Carnets de route Odyssée Karavana 2019
Odyssée Karavana - épisode 1
Odyssée Karavana - épisode 2
Odyssée Karavana - épisode 2bis
Odyssée Karavana - épisode 3
Odyssée Karavana - épisode 4
Odyssée Karavana - épisode 5
Odyssée Karavana - épisode 6
Odyssée Karavana - épisode 7
Épisode 7
Je suis sur le Ferry du retour, sur le pont supérieur déjeunant au soleil, un café à 4 euros noyé dans un gobelet en carton de la Minoan compagnie. Avec Chantal et ses 2 capuccinos, France et Andréas et leur fille Ambre au corps tatoué. Une brise légère nous fait oublier la canicule grecque. Alain-Serge surgit et nous dit tout de go : « Je vous quitte à Ancône et pars directement sur la France ». Petit silence et tous ensemble de l’imaginer avec son 4x4 et sa petite caravane rouge des années 70 flottant sur la grande bleue cherchant à rejoindre la terre. Une belle image de l’Odyssée. Nous sommes tous des Ulysses en quête de retour.
À Thessalonique, il y a 2 jours, 3 marins manquaient à l’appel ; outre Pénélope-Verena toujours à Francfort veillant sur sa maman, Circé-Corinne est restée en Bulgarie avec un Iveco dont l’embrayage a lâché. Cinq heures de solarium forcé au bord de l’autoroute à attendre les secours ; heureusement accompagné de U-Louis-se, notre marin solitaire et solidaire. Corinne et Louis passeront donc une nuit chaste à l’Hôtel Eros, ça ne s’invente pas.
Corinne attendant la réparation prendra le ferry suivant. Louis et son camion nous rejoindra à temps. Nous avons pu lui trouver un billet pour éviter le tortueux chemin de la Roumanie.
Petit retour en arrière (procédé largement utilisé par Homère dans son Odyssée)

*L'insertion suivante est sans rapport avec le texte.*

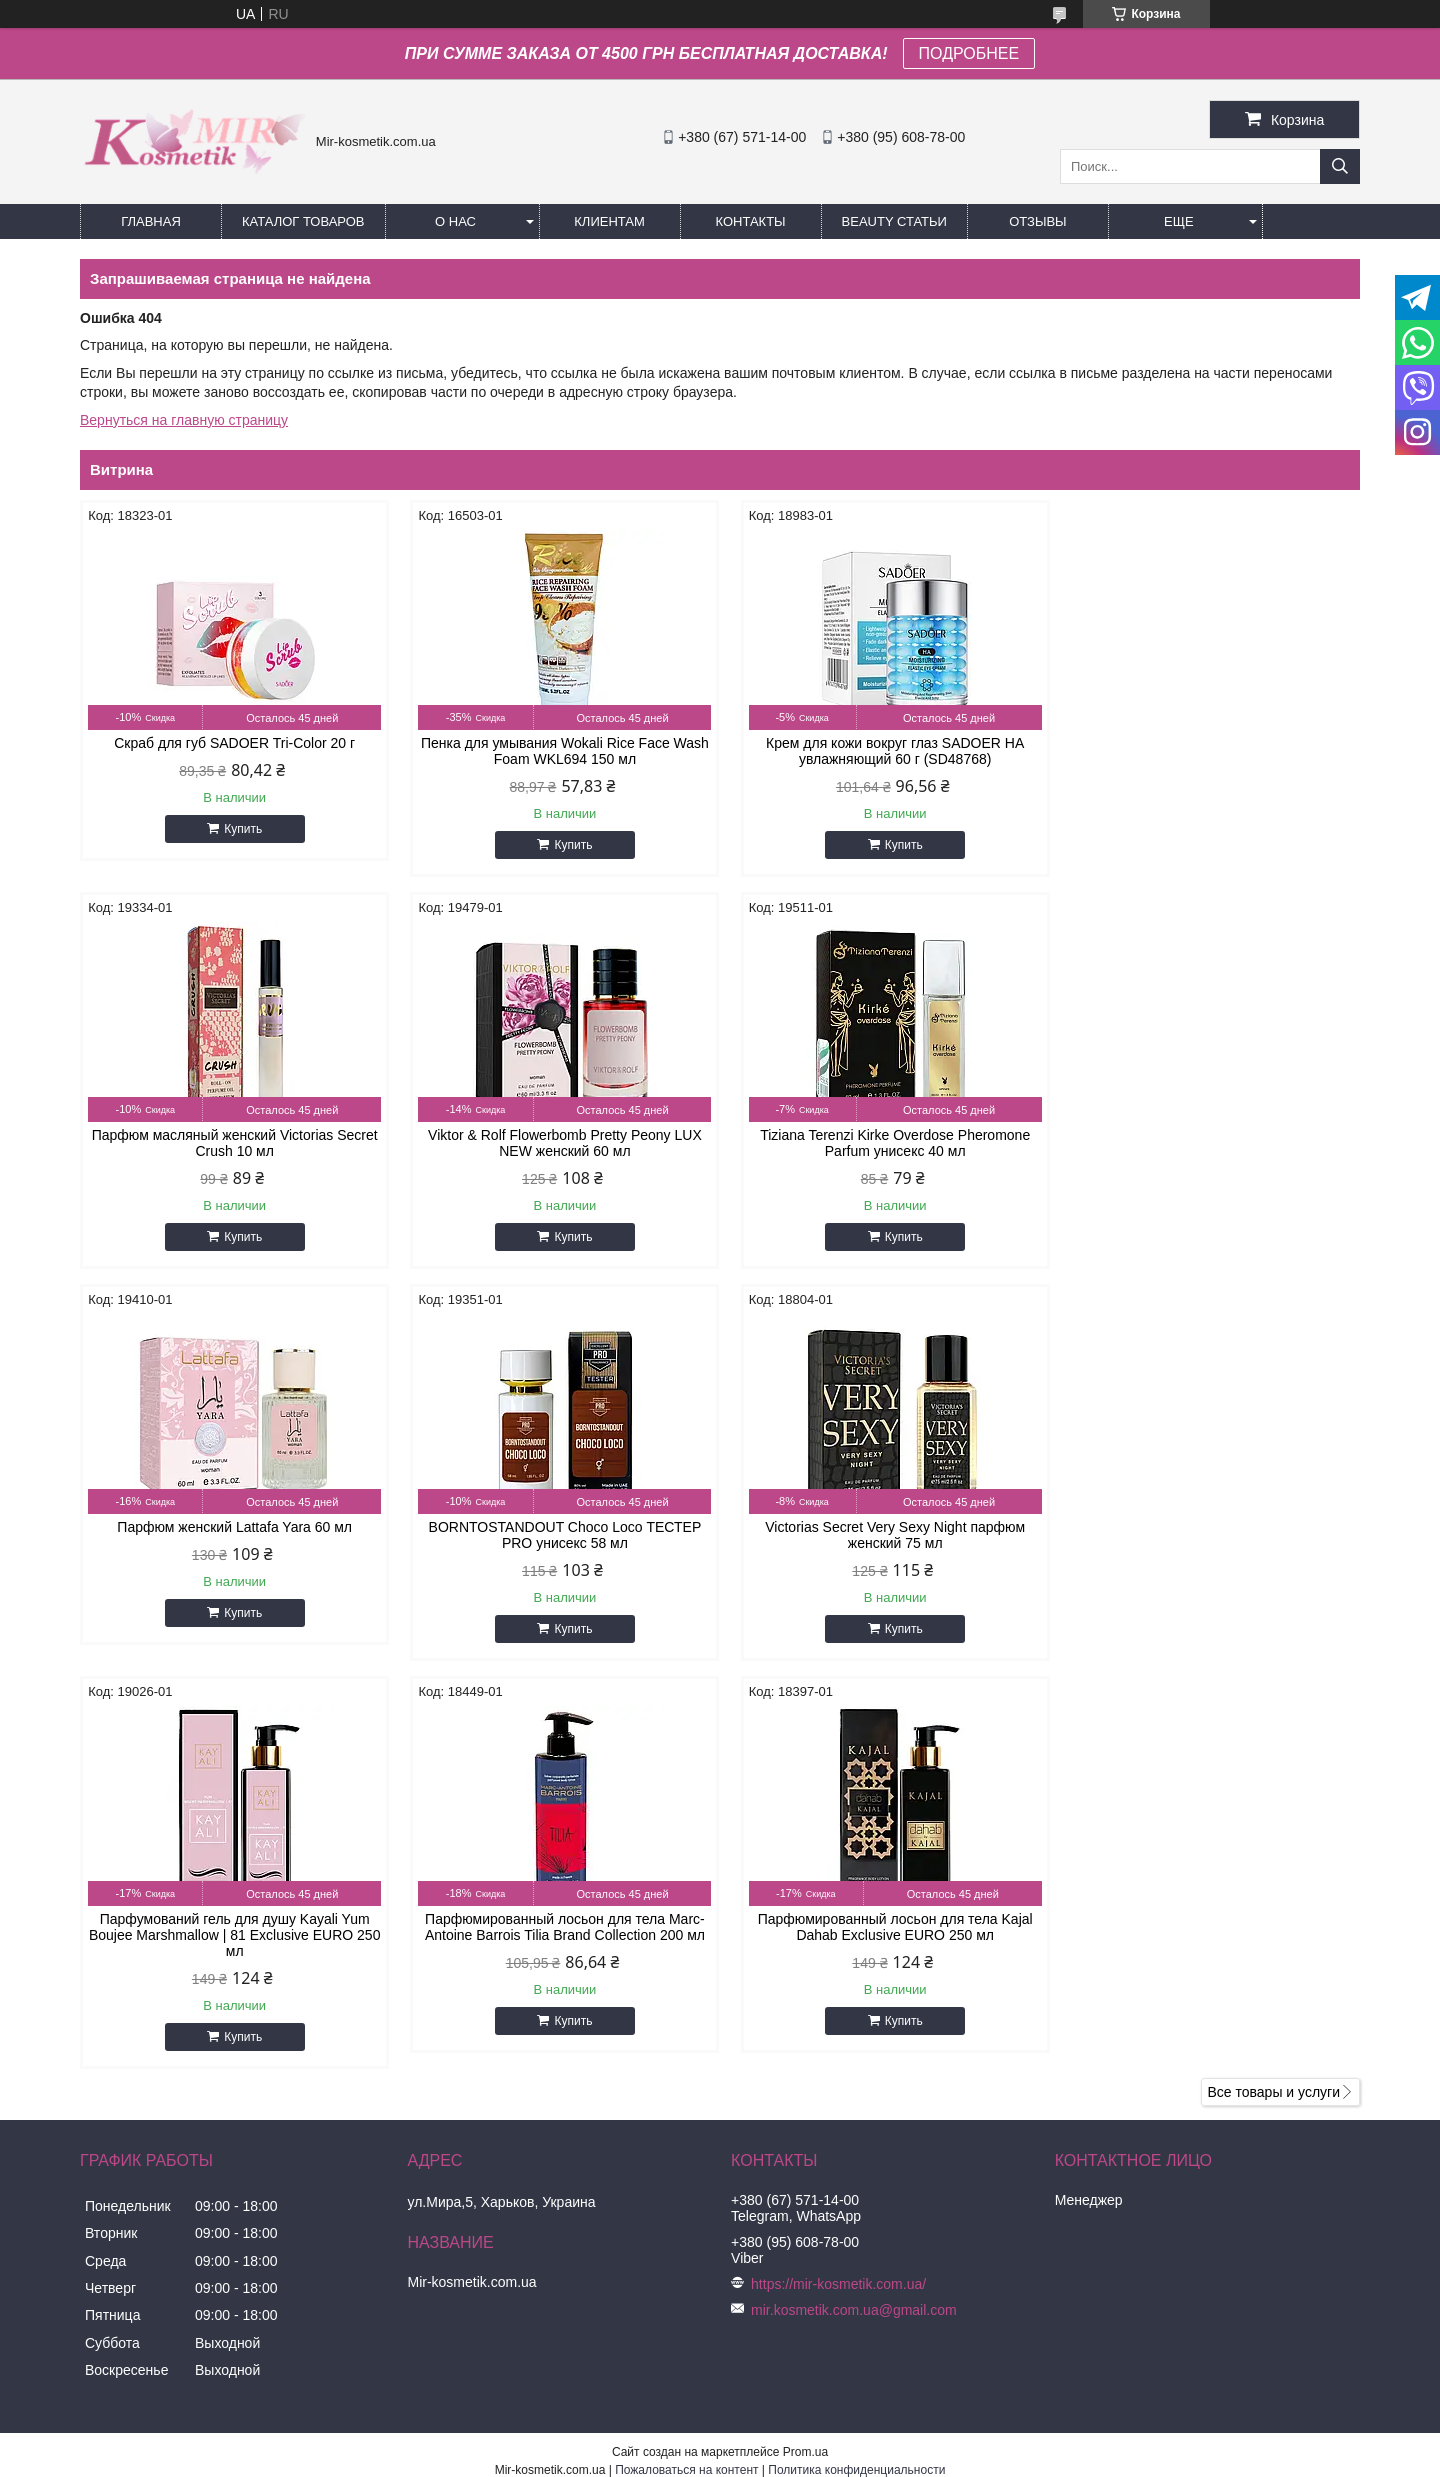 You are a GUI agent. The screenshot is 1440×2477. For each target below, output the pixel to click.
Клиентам (609, 221)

Vendredi passé, deuxième représentation d’Odysséia ; c’est le branle-bas de combat, car Mme l’Ambassadrice Muriel Berset-Kohen et son attachée culturelle Thedora Burgudzhieva sont annoncées pour les représentations d’Iliade Foreveret Odysséia. Nous sommes en train de nous maquiller devant nos caravanes vertes. Elles arrivent ! Mme l’Ambassadrice se présente, Yvan lui demande sa carte d’identité prétextant que c’est la quatrième personne prétendant à ce titre. Tout sourire elle joue le jeu et tend sa carte de visite, la glace est brisée ; et de toute façon il n’y avait pas de glace mais plutôt une chaleureuse bienveillance.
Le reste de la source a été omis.